Mark joined the U.S. Department of Agriculture’s (USDA) National Organic Program in 1999 as the principal staff person working on organic crop and livestock production standards under the Organic Foods Production Act. He drafted proposed rules and other submissions for the Federal Register and responded to ensuing public comments. Collaborating with National Organic Standards Board (NOSB) members and private sector stakeholders, he helped develop the federal organic standards. Mark was part of the team that received the USDA’s Group Honor Award in 2001 for its work on the organic certification program. He subsequently worked for the USDA’s Marketing Services Branch where he provided assistance to farmers markets and other direct-to-consumer marketing operations.

Between 2006 and 2009, Mark was a lecturer with the University of Kentucky’s College of Agriculture and played a lead role in designing and implementing its undergraduate major in sustainable agriculture. He also served as the state assistant for the USDA’s Sustainable Agriculture Research and Education Program at the University of Kentucky and Kentucky State University during that period. Following his work at the University of Kentucky, he returned to USDA as an Agricultural Marketing Specialist with the National Organic Program. Mark has dedicated his career to raising the public consciousness that the defining challenge of the 21st century will be how, where and by whom our food is produced.
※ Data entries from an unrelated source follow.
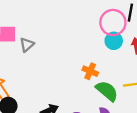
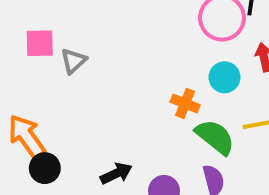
cyan circle: (114, 41) -> (224, 77), moved

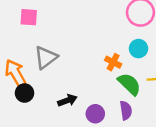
gray triangle: (74, 61) -> (46, 57), moved, size x1.5

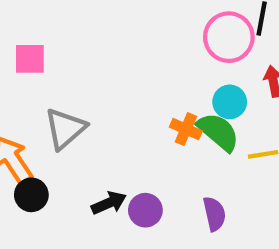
green semicircle: (129, 84) -> (218, 132), moved
purple circle: (95, 114) -> (145, 210), moved

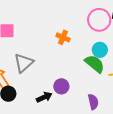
orange cross: (186, 129) -> (63, 37), moved
purple circle: (145, 210) -> (61, 86), moved

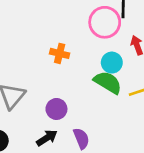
purple circle: (61, 86) -> (56, 109), moved
purple semicircle: (93, 102) -> (81, 138), moved

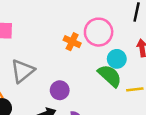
pink circle: (105, 22) -> (99, 32), moved

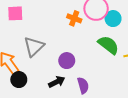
cyan circle: (117, 59) -> (113, 19), moved

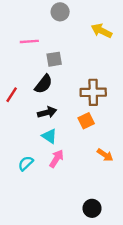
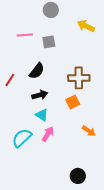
gray square: (54, 59) -> (49, 42), moved
cyan semicircle: (26, 163) -> (22, 138), size x1.5

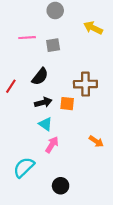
orange square: (73, 102) -> (67, 104), moved, turned 32
cyan semicircle: (22, 138) -> (24, 167), moved
black circle: (78, 176) -> (61, 186), moved

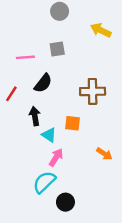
pink line: (27, 38) -> (25, 57), moved
black arrow: (43, 102) -> (35, 116), moved, turned -84
orange square: (67, 104) -> (73, 123), moved
cyan semicircle: (24, 167) -> (44, 182), moved

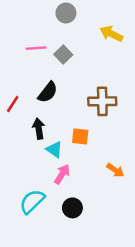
gray square: (57, 49) -> (63, 55), turned -35
pink line: (25, 57) -> (36, 48), moved
cyan semicircle: (44, 182) -> (32, 201), moved
black circle: (65, 202) -> (72, 208), moved

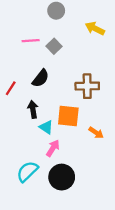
orange square: (80, 136) -> (68, 116), size x1.5
orange arrow: (115, 170) -> (96, 133), moved
black circle: (72, 208) -> (62, 177), size x1.5

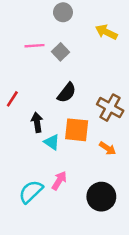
black semicircle: (41, 78) -> (67, 93), moved
brown cross: (87, 86) -> (110, 108), moved, turned 30
pink arrow: (53, 148) -> (59, 181), moved
black circle: (62, 177) -> (101, 197), moved

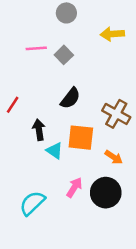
yellow arrow: (106, 32) -> (112, 34), turned -30
pink arrow: (59, 181) -> (74, 187), moved
black circle: (101, 197) -> (106, 193), moved

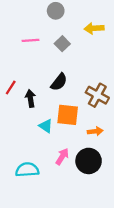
gray square: (64, 55) -> (62, 44), moved
black arrow: (39, 130) -> (30, 98), moved
orange arrow: (114, 157) -> (95, 131), turned -40
cyan semicircle: (32, 203) -> (27, 170), turned 40

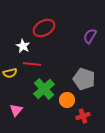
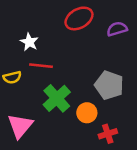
red ellipse: (44, 28) -> (79, 18), moved
purple semicircle: (90, 36) -> (117, 29), turned 42
pink triangle: (16, 110) -> (20, 126), size x1.5

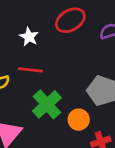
white star: (29, 42) -> (29, 37), moved

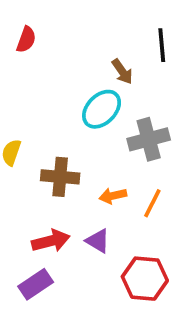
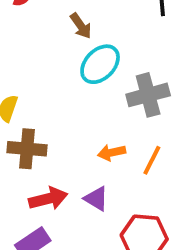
brown arrow: (122, 72) -> (81, 26), moved
brown cross: (60, 177) -> (27, 149), moved

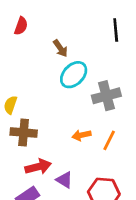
purple triangle: (96, 199) -> (64, 180), moved

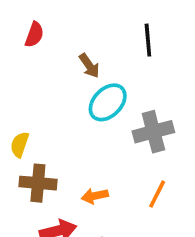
black line: (116, 30) -> (148, 40), moved
orange arrow: (81, 135) -> (95, 196), moved

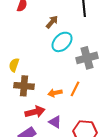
brown arrow: (89, 66) -> (52, 22), turned -104
orange line: (157, 194) -> (75, 89), moved

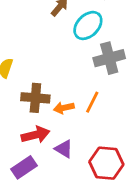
cyan ellipse: (62, 42) -> (88, 25), moved
brown cross: (24, 86) -> (35, 98), moved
Prior to this work, Mark’s interest in the connections between agriculture, community and environment dates back to 1982 when he began working at a slow food-inspired restaurant. He was impressed by the capacity for food, when fully appreciated, to bring people together and he recognized the connections between proper agricultural practices and environmental stewardship. These themes have remained the central thread of his professional and personal life ever since.

Mark received a B.A. in Studies in the Environment and History from Yale University in 1988 and went back into food service, first as a tofu and soy milk processor and subsequently as an organic farm laborer. With a growing interest in a global perspective on food systems, he began visiting El Salvador in 1990 and was deeply inspired by the campesino cooperative movement and its commitment to economic justice and a democratic society. This work formed the basis of his graduate studies. With a Master’s thesis titled, Defending the Land: Sustainable Agriculture in El Salvador, Mark received an M.S. in Conservation Biology and Sustainable Development from the University of Wisconsin in 1995.

Mark and his wife Barbara Lynch, a botanist and herbalist, are the proud parents of their daughter, Celeste.